Even got Joel Pilger one-upping my render times: "A long render in 1994 took 33 days. I went on vacation!"

The Script That Started It All

For those who missed it:

"The Last Year"

Right, hands up if you feel like everything should just slow down a bit?

My director mate dropped this bomb: "Feels like this might be the last year we're actually making stuff. Before AI takes over."

And I'm sat here delivering five variations of an animation - 4K, usable quality - before lunch. What used to take me a week (and some mental breakdowns).

Because in a way, my wildest dreams came true. What I always knew was coming - molding images with our minds, dreaming up worlds and stepping inside them. But if everyone can do it, what are we even for anymore? Living the dream, right?

Have idea, skip struggle, get result. Here's what's doing my head in - Huxley wrote about how most people's lives are either painful or so bloody monotonous that the urge to escape becomes "one of the principal appetites of the soul." Art, religion, festivals, dancing... he called these "Doors in the Wall." Ways out of the everyday.

That's what we do. We build doors.

The AI prompter can generate a thousand doorways, but they all lead nowhere. Like my art school portfolio. Like that Breaking Bad scene where Walt's under the floorboards - fifteen years later, still haunts me. Some human held that shot thirteen seconds too long. That's a door that leads somewhere.

My advertising photographer father-in-law told me something brilliant - back in his day, photos went to the lab at 4pm. Done. No more fiddling. Just dinner with clients.

We had these beautiful bottlenecks. Runners cycling hard drives across town. Like drug dealers but with After Effects projects. Render times that forced you to go for a walk. Or to the pub. Usually the pub.

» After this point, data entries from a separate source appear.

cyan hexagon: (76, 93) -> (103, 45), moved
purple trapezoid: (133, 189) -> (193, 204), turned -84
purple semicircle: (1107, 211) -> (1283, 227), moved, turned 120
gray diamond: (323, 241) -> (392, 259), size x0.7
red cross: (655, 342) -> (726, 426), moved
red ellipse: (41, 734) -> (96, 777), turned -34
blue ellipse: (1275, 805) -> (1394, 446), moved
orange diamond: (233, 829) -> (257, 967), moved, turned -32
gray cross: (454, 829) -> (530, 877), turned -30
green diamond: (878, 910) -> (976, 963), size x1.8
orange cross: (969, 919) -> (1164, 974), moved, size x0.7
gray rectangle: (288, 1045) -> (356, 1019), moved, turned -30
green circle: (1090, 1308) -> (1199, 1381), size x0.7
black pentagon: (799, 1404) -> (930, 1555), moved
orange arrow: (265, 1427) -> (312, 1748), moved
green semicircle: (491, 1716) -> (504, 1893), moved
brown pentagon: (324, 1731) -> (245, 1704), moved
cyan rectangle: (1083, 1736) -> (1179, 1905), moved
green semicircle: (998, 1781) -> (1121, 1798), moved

Timelines that said "deliver in 8 weeks."

Those limitations were our friends. They built thinking time into the process.

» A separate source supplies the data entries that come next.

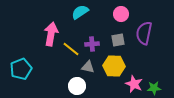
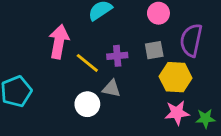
yellow hexagon: (114, 66) -> (176, 77), moved
pink star: (134, 84) -> (177, 113), turned -30
white circle: (77, 86) -> (87, 104), moved

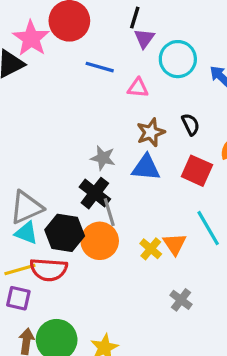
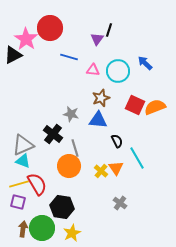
black line: (135, 18) -> (109, 30), moved
cyan circle: (178, 59) -> (118, 71), moved
black semicircle: (191, 124) -> (117, 141), moved
red square: (197, 171) -> (135, 105), moved
black cross: (95, 193) -> (53, 134), moved
black hexagon: (65, 233) -> (62, 207), moved
red semicircle: (49, 270) -> (37, 184), turned -125

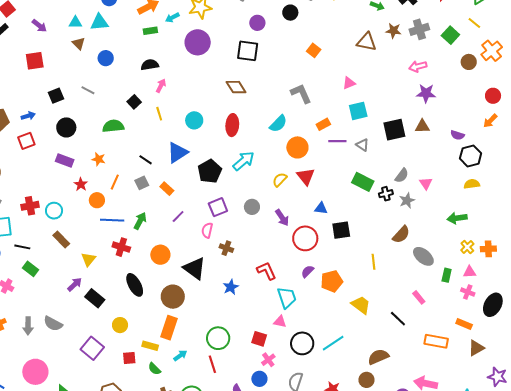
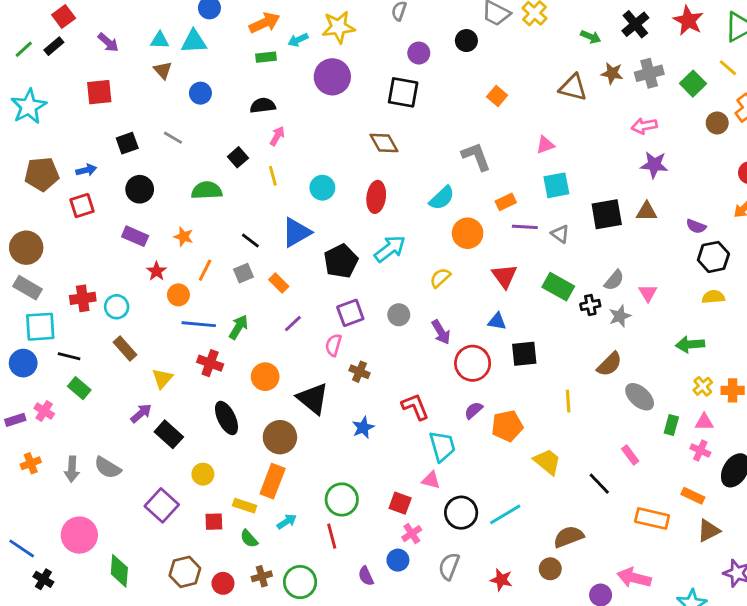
red triangle: (306, 176) -> (504, 276), moved

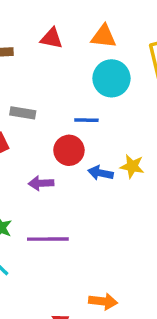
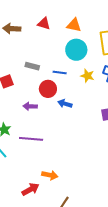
gray rectangle: (23, 113) -> (32, 66), moved
yellow star: (132, 166) -> (87, 76), moved
orange arrow: (103, 301) -> (50, 175), moved

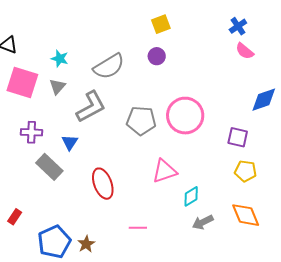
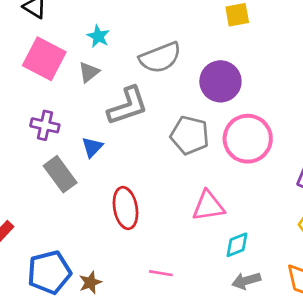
purple circle: (157, 56) -> (220, 81), moved, size x1.8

Now I can iterate forever. Version 97 at 3am. The client can have unlimited revisions because technically, everything's possible.

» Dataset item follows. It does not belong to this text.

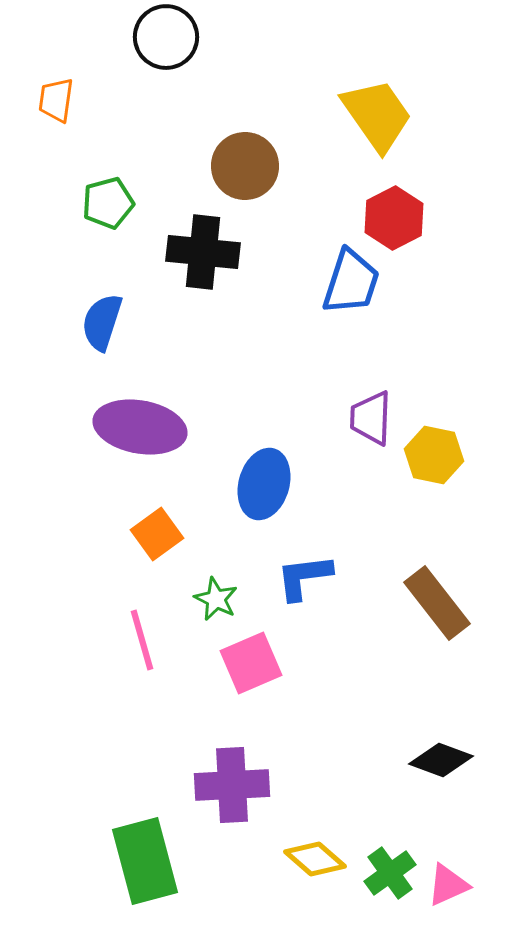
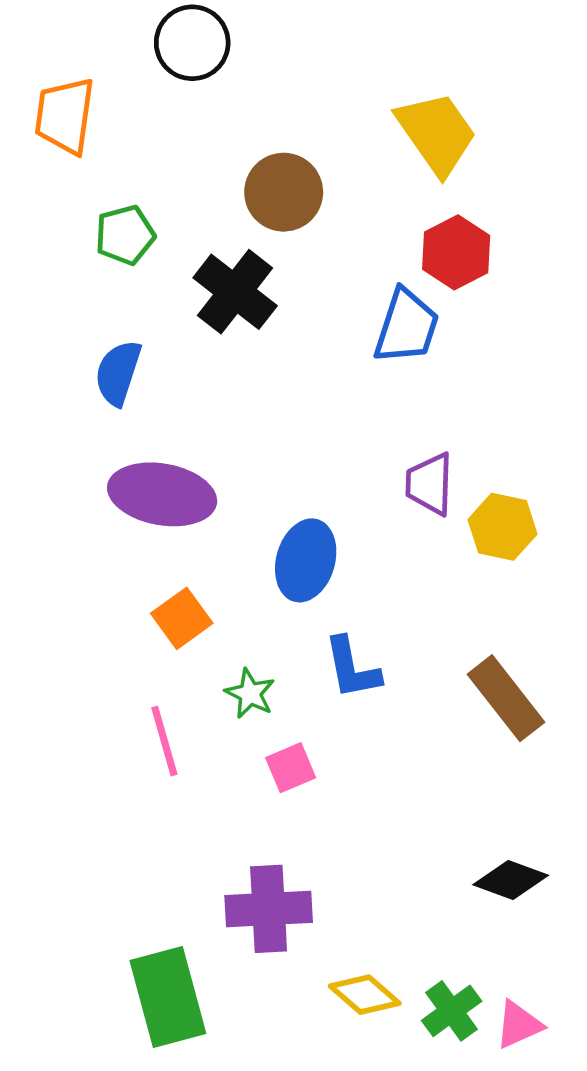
orange trapezoid: (56, 100) -> (65, 116), size x1.5
black cross: (203, 252) -> (235, 292), turned 32
blue L-shape: (304, 577) -> (352, 668), turned -94
pink square: (251, 663) -> (291, 768), size x0.7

But here's the thing - we're not making content. We're making doors that actually work. That connect humans. That connect us to nature. To reality.

The machines can generate endless hallways of nothing. But they can't build a door worth walking through.

So maybe it's not the last year. Maybe it's the year we remember why we started building doors in the first place. Maybe we need to build our limitations back in.

Though I must admit, I don't miss three-day renders. I'm nostalgic, not insane.

What's Next?

Making more videos, obviously. You've convinced me we need to keep talking about this stuff. Ideas brewing:

  • "The Crazyfrogification of Culture" (inspired by my 5-year-old's music taste)

  • "The Terror of John Titor" (And how we need to be nice to 15-year-old doomscrollers)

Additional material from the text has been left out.